====== RECORDS SHOWN

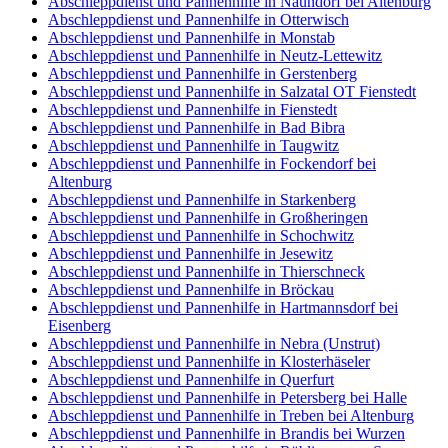
Abschleppdienst und Pannenhilfe in Naundorf bei Altenburg
Abschleppdienst und Pannenhilfe in Otterwisch
Abschleppdienst und Pannenhilfe in Monstab
Abschleppdienst und Pannenhilfe in Neutz-Lettewitz
Abschleppdienst und Pannenhilfe in Gerstenberg
Abschleppdienst und Pannenhilfe in Salzatal OT Fienstedt
Abschleppdienst und Pannenhilfe in Fienstedt
Abschleppdienst und Pannenhilfe in Bad Bibra
Abschleppdienst und Pannenhilfe in Taugwitz
Abschleppdienst und Pannenhilfe in Fockendorf bei
Altenburg
Abschleppdienst und Pannenhilfe in Starkenberg
Abschleppdienst und Pannenhilfe in Großheringen
Abschleppdienst und Pannenhilfe in Schochwitz
Abschleppdienst und Pannenhilfe in Jesewitz
Abschleppdienst und Pannenhilfe in Thierschneck
Abschleppdienst und Pannenhilfe in Bröckau
Abschleppdienst und Pannenhilfe in Hartmannsdorf bei
Eisenberg
Abschleppdienst und Pannenhilfe in Nebra (Unstrut)
Abschleppdienst und Pannenhilfe in Klosterhäseler
Abschleppdienst und Pannenhilfe in Querfurt
Abschleppdienst und Pannenhilfe in Petersberg bei Halle
Abschleppdienst und Pannenhilfe in Treben bei Altenburg
Abschleppdienst und Pannenhilfe in Brandis bei Wurzen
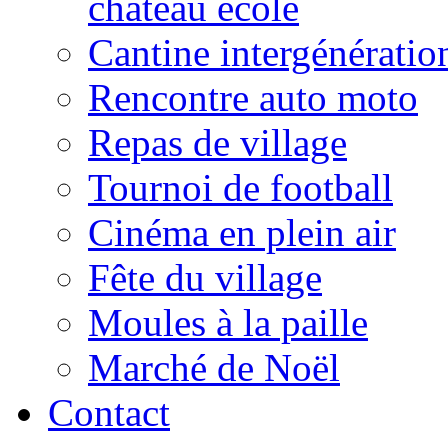
château école
Cantine intergénératio
Rencontre auto moto
Repas de village
Tournoi de football
Cinéma en plein air
Fête du village
Moules à la paille
Marché de Noël
Contact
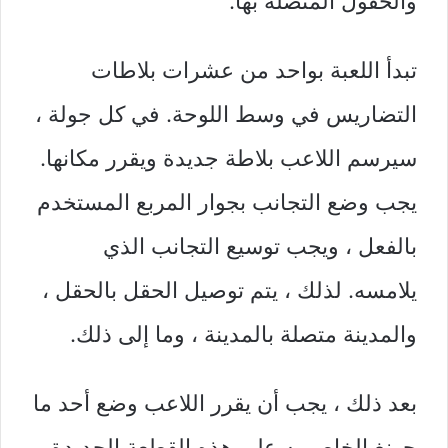
والحقول المتصلة بها.
تبدأ اللعبة بواحد من عشرات بلاطات
التضاريس في وسط اللوحة. في كل جولة ،
سيرسم اللاعب بلاطة جديدة ويقرر مكانها.
يجب وضع التجانب بجوار المربع المستخدم
بالفعل ، ويجب توسيع التجانب الذي
يلامسه. لذلك ، يتم توصيل الحقل بالحقل ،
والمدينة متصلة بالمدينة ، وما إلى ذلك.
بعد ذلك ، يجب أن يقرر اللاعب وضع أحد ما
جونغ الخاص به على هذه القطعة الجديدة ،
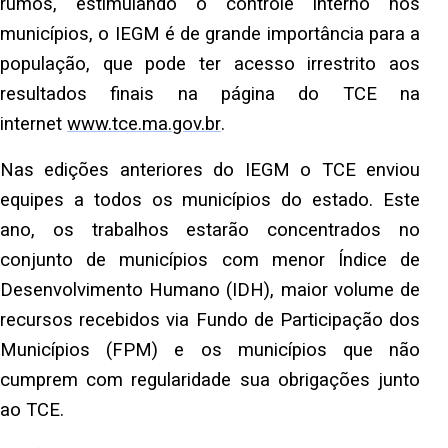
rumos, estimulando o controle interno nos
municípios, o IEGM é de grande importância para a
população, que pode ter acesso irrestrito aos
resultados finais na página do TCE na
internet
www.tce.ma.gov.br
.
Nas edições anteriores do IEGM o TCE enviou
equipes a todos os municípios do estado. Este
ano, os trabalhos estarão concentrados no
conjunto de municípios com menor Índice de
Desenvolvimento Humano (IDH), maior volume de
recursos recebidos via Fundo de Participação dos
Municípios (FPM) e os municípios que não
cumprem com regularidade sua obrigações junto
ao TCE.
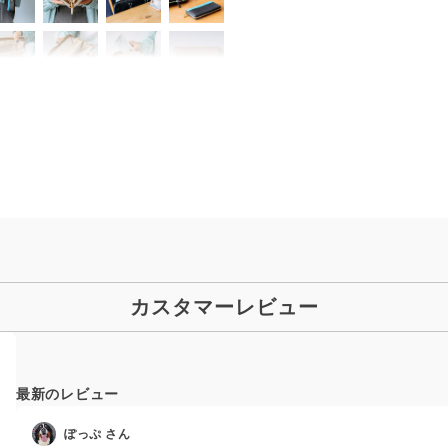
カスタマーレビュー
最新のレビュー
ぽっぷ
さん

============

> _TASK GOAL_
Every line above in which the word "Fienstedt" is present must be copied into the answer.

> _ANSWER BOX_
Abschleppdienst und Pannenhilfe in Salzatal OT Fienstedt
Abschleppdienst und Pannenhilfe in Fienstedt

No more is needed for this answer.